Walking into his cabin, Robert Brentwood drew the green curtains shut, tossed his cap onto its hook, and stood for a minute studying the map of the North Atlantic taped to the bulkhead above the safe. Three things worried him. First, the navigation computer was malfunctioning as a result of the last depth charge, so that unless he had a clear sky for a star fix, it was imperative the TACAMO aircraft make its rendezvous to give them their exact position. Even as the sub rose via slow and quiet release of ballast, feeling its way toward the surface to wait for the TACAMO, it was already drifting off position. Second, once Roosevelt began to move under power of the “switchblade” prop now sheathed in the forward ballast tank, the resistance caused by the towed array, normally of no consequence when the sub was at full speed, would decrease its five knots to three. He was bothered, too, by a seemingly unimportant incident — the fact that the hospital corpsman had interrupted him about Evans when he was giving his instructions about the MOSS to the electronics mate and sonar operator. It wasn’t the corpsman’s cutting into the conversation that bothered Robert Brentwood, but the anxiety behind it. That could spread faster than the flu that had killed Evans. Or had it? And could the orders he had given the mate and Sonar be carried out before the scheduled TACAMO rendezvous?

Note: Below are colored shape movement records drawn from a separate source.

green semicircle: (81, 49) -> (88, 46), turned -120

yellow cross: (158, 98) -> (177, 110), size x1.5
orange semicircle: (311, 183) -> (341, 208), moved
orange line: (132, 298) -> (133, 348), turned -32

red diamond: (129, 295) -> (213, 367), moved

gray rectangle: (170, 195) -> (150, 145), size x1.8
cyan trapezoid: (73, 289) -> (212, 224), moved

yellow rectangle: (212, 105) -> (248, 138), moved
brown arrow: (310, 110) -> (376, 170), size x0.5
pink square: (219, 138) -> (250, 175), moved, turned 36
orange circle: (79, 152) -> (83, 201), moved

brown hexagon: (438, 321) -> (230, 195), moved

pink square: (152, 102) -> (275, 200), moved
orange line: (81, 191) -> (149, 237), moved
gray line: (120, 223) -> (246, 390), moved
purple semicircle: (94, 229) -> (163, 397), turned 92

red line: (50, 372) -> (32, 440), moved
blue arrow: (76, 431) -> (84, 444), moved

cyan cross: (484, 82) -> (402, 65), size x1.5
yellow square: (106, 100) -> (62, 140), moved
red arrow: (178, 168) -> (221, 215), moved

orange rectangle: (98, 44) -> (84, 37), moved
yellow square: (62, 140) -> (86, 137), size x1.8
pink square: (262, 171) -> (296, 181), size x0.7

He depressed the intercom button for “Control” and told Zeldman to wake him two hours before the ETA of the TACAMO aircraft.
“Will do,” came Zeldman’s breezy reply. Before he lay down on the bunk, Brentwood took off his rubber sneakers, the reason for them — no noise shorts — bringing back Evans’s terrified face. He tried to think of something else, but it wasn’t easy. Civilians, he mused, always thought you got used to seeing death. Maybe you did on the battlefield. Maybe his youngest David, who had fought in Korea shortly after the beginning of the war, was used to it. And Ray — well, no one could hope to know what Ray thought anymore. The photos of David and Ray were on his desk in the antiroll gimbals mounting, as were those of his mom and dad and Lana. Lana was really the loner in the family, but he felt closer to her than any of them. Maybe it was because she was the second oldest of the four. What had happened to her since the spate she’d gotten into in Halifax? What had happened to all of them? It would be months before he would know — if he ever did — his ship crippled somewhere west of the mid-Atlantic ridge, and Soviet Hunter/Killers breaking out through the Greenland-Iceland-Norway Gap. If he was a betting man, he thought he would sit this one out. But fate had thrown the dice and he had no choice.

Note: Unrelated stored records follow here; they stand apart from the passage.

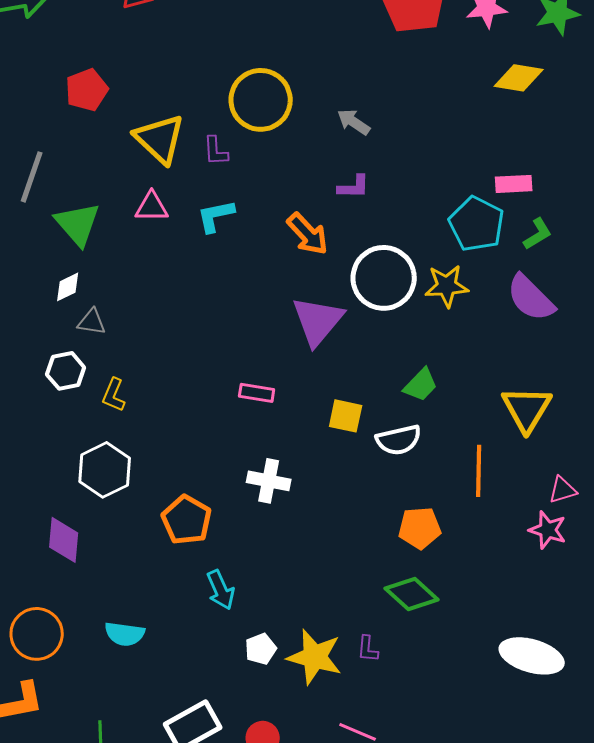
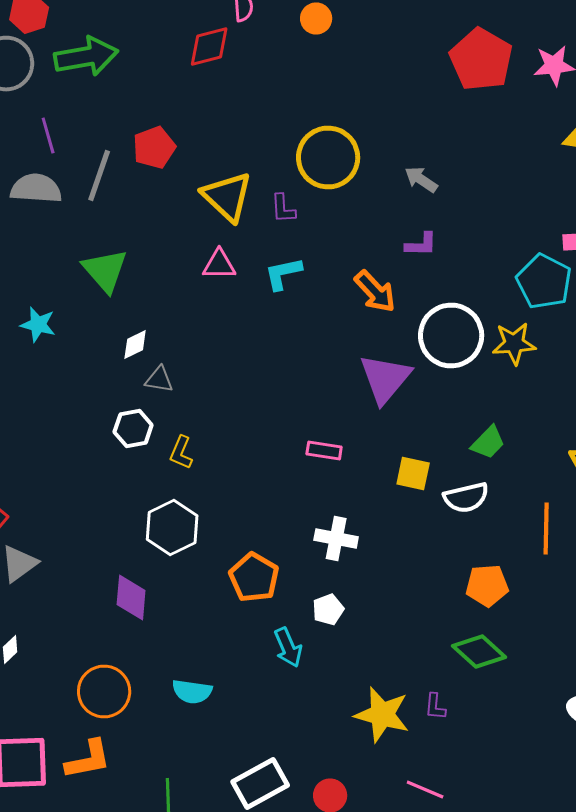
gray line: (32, 177) -> (99, 176), moved
green triangle: (78, 224) -> (105, 270), moved
white pentagon: (261, 649) -> (328, 610), moved

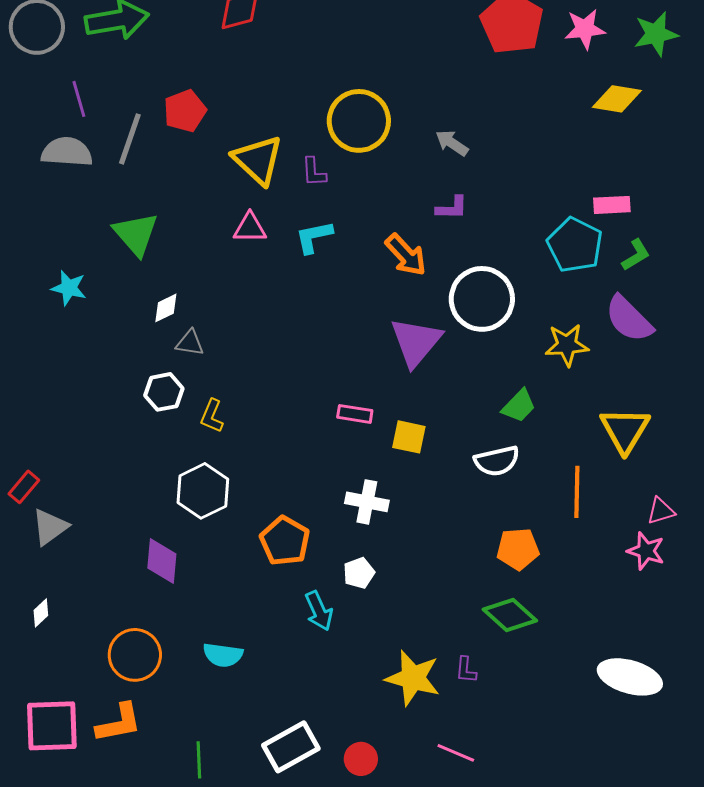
yellow star: (514, 344) -> (567, 345), moved
yellow square: (413, 474) -> (409, 437), moved

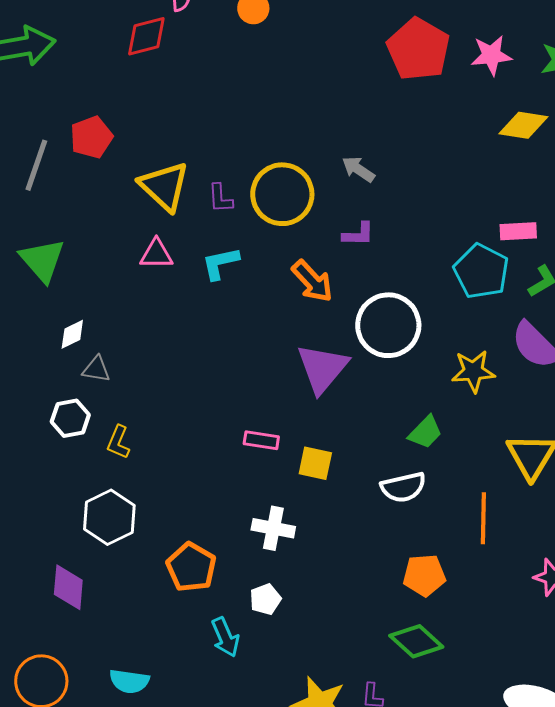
yellow circle: (359, 121) -> (282, 194), moved

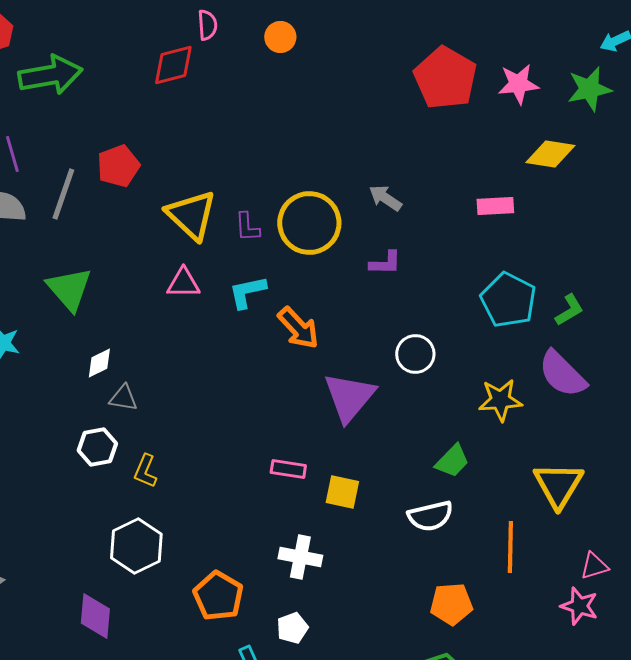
pink rectangle: (518, 231) -> (495, 206), moved
orange arrow: (312, 281) -> (298, 328), moved
white circle: (388, 325) -> (415, 354), size x0.6

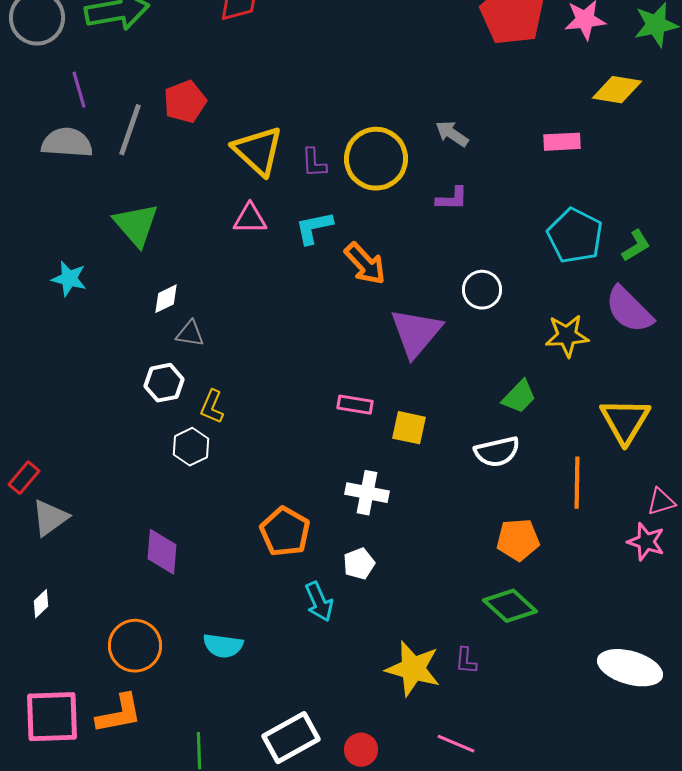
white hexagon: (136, 546) -> (191, 447), moved, size x0.7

He lay back and pulled out Rosemary’s picture from his shirt pocket. He had had it laminated with plastic in London. It was crazy, he knew, but if he went down forever — if he was to die in the Roosevelt—the thought of her photo eaten away by the salt, devoured by some shark or other blood-crazed denizen, bothered him. If anyone else saw it, they would just assume he’d laminated it for normal wear and tear. True, too. He kissed her, popped the photo in his pocket, and reached up for his Walkman earphones. They were cold and he held them in his hands to warm them. A dank, sour smell assailed his nostrils. He sat up, peeled off a sock, and sniffed—”Holy”—took the other one off, and, balling them, prepared to pop them in the laundry hamper at the foot of the bunk. The first one was a perfect basket. The next shot was to be the winning goal in sudden death overtime. Seattle and the Celtics, eighty-four apiece. It missed. An omen?
Don’t be damn silly, he told himself, and plugged in the earphones. Rewinding the tape, he heard the high screech-like a torpedo closing. He stopped it, pushed “play,” and lay back. There were a lot of “ifs” hanging about, but one certainty he’d been taught at Annapolis was that when you’re the commanding officer, “there is no possibility of assist.” You had to be alert, and that meant you had to get sleep. “Remember Montgomery,” one of his instructors had been fond of saying. “Delegate authority until you’re needed.” You simply had to wait. He closed his eyes and listened to the timbre of Johnny Cash and “Sunday Morning Coming Down.” Problem was, would they finish the MOSS in time for the TACAMO rendezvous? He was wide awake.